Work required> Look through the data below. Collect every line where the word "Projekttag" occurs.

Data supplied>
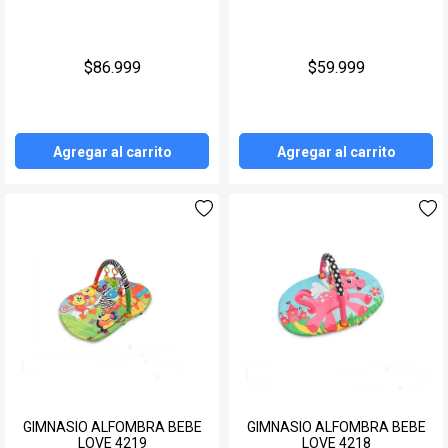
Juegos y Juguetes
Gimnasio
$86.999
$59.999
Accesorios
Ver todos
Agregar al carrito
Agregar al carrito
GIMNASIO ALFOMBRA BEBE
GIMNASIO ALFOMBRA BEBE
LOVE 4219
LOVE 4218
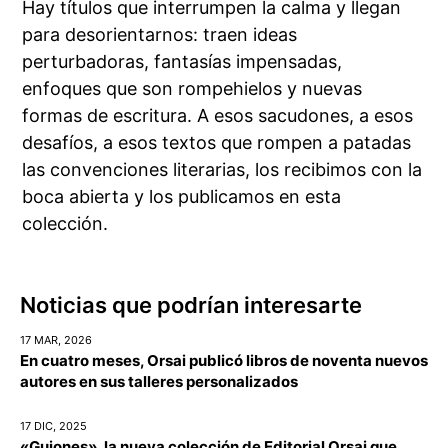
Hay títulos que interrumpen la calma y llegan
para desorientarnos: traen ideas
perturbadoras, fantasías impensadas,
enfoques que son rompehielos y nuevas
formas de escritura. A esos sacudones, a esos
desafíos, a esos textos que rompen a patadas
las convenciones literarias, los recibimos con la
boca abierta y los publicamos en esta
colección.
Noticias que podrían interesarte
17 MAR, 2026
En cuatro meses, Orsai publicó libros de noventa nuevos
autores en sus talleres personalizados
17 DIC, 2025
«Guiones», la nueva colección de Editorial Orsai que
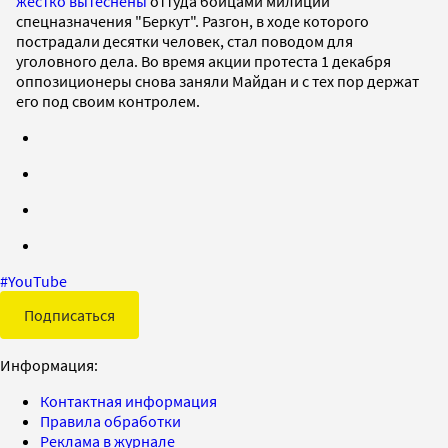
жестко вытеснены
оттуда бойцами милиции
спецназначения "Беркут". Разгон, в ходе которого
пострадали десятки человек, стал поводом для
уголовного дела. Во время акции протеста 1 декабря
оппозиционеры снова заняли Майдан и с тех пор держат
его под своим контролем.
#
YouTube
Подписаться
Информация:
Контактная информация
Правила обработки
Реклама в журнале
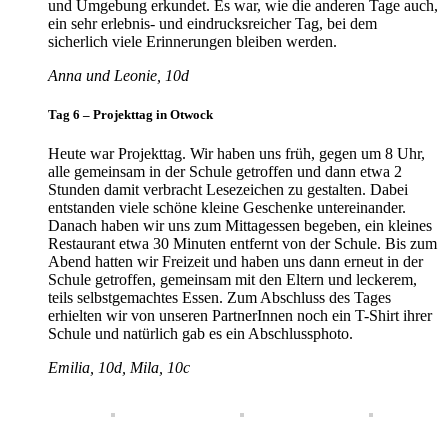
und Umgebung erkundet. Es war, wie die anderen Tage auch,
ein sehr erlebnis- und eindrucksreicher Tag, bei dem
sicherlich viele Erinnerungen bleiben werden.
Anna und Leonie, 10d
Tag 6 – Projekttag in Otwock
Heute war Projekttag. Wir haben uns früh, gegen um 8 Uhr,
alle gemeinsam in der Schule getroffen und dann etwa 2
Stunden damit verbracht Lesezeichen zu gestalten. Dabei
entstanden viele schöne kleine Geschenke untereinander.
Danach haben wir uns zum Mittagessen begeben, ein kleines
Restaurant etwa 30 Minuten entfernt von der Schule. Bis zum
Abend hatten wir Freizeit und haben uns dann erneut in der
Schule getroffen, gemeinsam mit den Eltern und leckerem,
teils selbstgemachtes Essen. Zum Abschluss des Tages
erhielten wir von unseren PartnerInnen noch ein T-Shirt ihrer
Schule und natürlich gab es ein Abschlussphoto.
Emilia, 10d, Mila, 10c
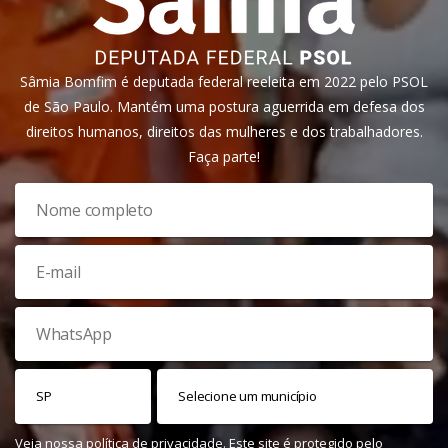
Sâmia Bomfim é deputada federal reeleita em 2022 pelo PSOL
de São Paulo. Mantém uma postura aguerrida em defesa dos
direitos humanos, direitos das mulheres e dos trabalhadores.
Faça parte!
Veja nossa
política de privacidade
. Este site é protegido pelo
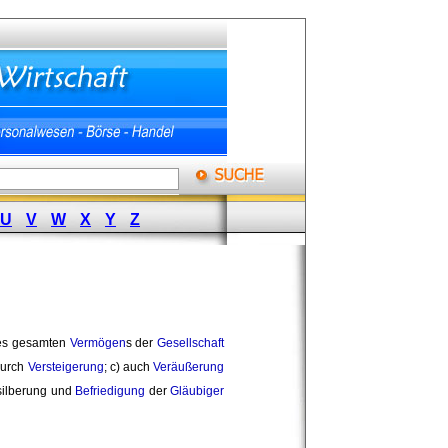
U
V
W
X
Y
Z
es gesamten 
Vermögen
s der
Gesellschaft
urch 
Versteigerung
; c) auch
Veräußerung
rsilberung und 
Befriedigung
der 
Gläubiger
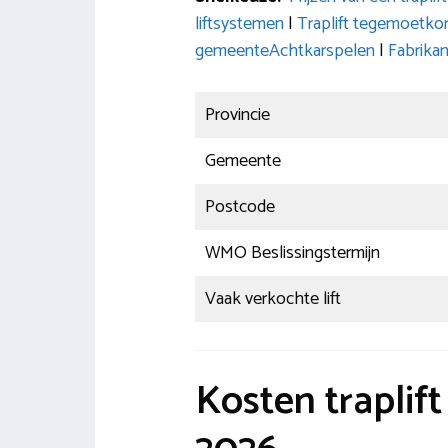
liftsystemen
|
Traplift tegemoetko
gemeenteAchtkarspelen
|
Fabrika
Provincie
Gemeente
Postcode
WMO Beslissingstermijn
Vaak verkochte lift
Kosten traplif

* * *

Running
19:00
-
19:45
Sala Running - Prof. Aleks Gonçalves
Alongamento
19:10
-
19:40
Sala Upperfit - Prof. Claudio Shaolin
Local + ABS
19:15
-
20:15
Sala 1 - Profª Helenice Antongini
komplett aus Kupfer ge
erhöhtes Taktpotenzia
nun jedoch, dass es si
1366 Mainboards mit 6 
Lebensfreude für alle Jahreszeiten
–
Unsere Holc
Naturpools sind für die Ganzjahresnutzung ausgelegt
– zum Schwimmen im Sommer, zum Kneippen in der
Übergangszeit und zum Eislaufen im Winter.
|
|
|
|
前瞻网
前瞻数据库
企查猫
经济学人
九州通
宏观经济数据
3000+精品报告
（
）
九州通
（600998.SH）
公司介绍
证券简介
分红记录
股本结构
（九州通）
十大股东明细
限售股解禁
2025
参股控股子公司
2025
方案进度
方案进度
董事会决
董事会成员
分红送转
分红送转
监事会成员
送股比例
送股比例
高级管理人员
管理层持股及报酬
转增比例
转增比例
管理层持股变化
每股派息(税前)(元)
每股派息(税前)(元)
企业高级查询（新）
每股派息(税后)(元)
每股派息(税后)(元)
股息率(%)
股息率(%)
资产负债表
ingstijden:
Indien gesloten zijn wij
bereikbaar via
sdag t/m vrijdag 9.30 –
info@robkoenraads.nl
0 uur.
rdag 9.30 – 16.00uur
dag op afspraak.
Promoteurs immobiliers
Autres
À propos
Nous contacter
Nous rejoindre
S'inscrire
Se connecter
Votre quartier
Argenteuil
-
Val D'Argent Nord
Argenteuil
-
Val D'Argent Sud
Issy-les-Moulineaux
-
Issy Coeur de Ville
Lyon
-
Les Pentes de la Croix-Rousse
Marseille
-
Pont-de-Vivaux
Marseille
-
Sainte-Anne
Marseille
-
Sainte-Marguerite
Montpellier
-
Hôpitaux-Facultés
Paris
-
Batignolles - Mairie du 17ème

Task answer>
Tag 6 – Projekttag in Otwock
Heute war Projekttag. Wir haben uns früh, gegen um 8 Uhr,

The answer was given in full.